A. The tool is accessed through CellMiner at http://discover.nci.nih.gov/cellminer/, under the “NCI-60 Analysis Tools” tab as described in Figure 5A. The tool is selected in Step 1, and the gene identifiers (up to 150) are entered as HUGO names in Step 2. Enter your email address and click “Get data” in Step 3 to receive the output (as an Excel file). B. The output incudes two versions of the data. The first contains the amino acid changing variants for each input gene. The second contains the subset of these that are included in one of the protein function affecting categories (as defined in Figure 2), and are absent from the non-cancerous 1000 Genomes and ESP5400. Both provide i) chromosome number, ii) nucleotide location and change, iii) amino acid number and change, iv) percent conversion of each cell line for that variant for the NCI-60, and v) the summation of the gene's variants present for each cell line (to a maximum of 100%). The example of KRAS is shown for a subset (due to space constraints) of the cells. C. The tool provides a summation of the variants for all genes in the input. The summary values from B for each gene are added together (with no maximum) to provide a measurement of variant burden (see “Totals”, bottom row). D. The totals from C are used to create a bar graph. The x-axis is the summation of variants values (“Totals” from C). The y-axis is the cell lines, color-coded by tissue of origin , . Several outputs are included for illustration, with the first being from the 6-gene input in A.
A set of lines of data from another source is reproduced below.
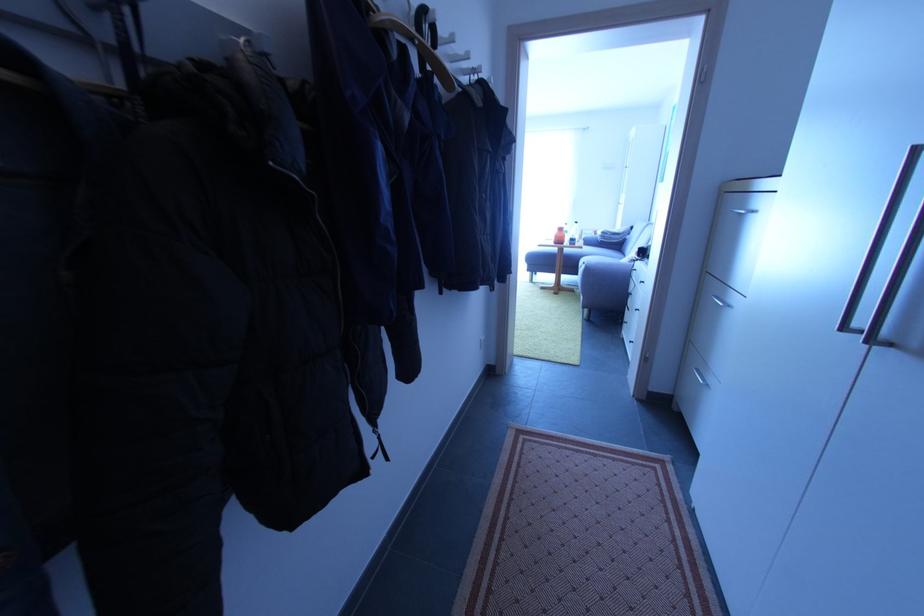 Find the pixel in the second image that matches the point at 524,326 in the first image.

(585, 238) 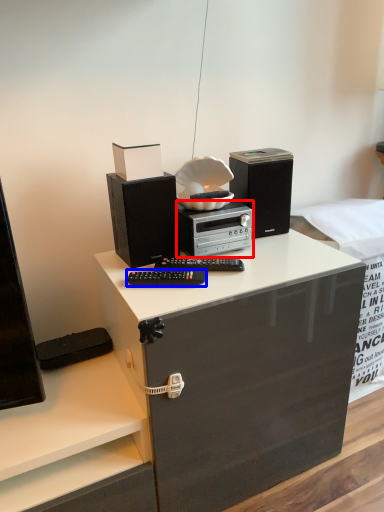 Question: Which of the following is the farthest to the observer, home appliance (highlighted by a red box) or equipment (highlighted by a blue box)?

Choices:
 (A) home appliance
 (B) equipment

Answer: (A) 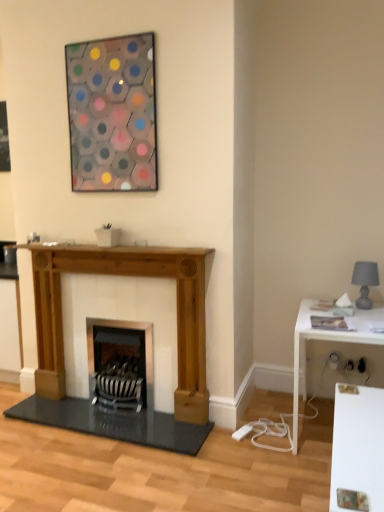 What are the coordinates of `vacant space in front of natural wood fireplace at center` in the screenshot? It's located at (129, 470).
Figure 7. Use of the “Genetic variant summation” tool output for pharmacological exploration.

A. The 6-gene input from Figure 6A yields a summation pattern for the NCI-60. Input of this pattern to the “Pattern comparison” tool identifies 12 significantly correlated drugs with known mechanism-of-action, including 8 that target the input pathway. B. By using the different outputs from the “Genetic variant summation” tool from Figure 6D as inputs to “Pattern comparison”, one may identify the minimum and optimal identifiers for the 8 drugs that target the input pathway. C. The molecular pathway from which the input genes were selected, including the targets of the 8 correlated drugs from A and B. The red-filled and blue-filled boxes indicate the drugs that work better, or worse, respectively, in the presence of the genetic variants from A and B.